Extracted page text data
▬▬▬▬▬▬▬▬▬▬

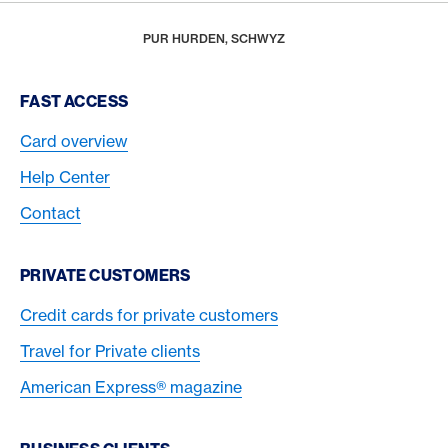
Footer
Breadcrumb
REWARDS & BENEFITS
AMERICAN EXPRESS SELECTS
AMERICAN EXPRESS DINING MOMENTS
HOME
PUR HURDEN, SCHWYZ
Footer Navigation
FAST ACCESS
Card overview
Help Center
Contact
PRIVATE CUSTOMERS
Credit cards for private customers
Travel for Private clients
American Express® magazine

▬▬▬▬▬▬▬▬▬▬

EXERCISE DETAILS → Once the pictures are set aside, write out each record exactly.

RESPONSE TO THE EXERCISE →
Footer
Breadcrumb
REWARDS & BENEFITS
AMERICAN EXPRESS SELECTS
AMERICAN EXPRESS DINING MOMENTS
HOME
PUR HURDEN, SCHWYZ
Footer Navigation
FAST ACCESS
Card overview
Help Center
Contact
PRIVATE CUSTOMERS
Credit cards for private customers
Travel for Private clients
American Express® magazine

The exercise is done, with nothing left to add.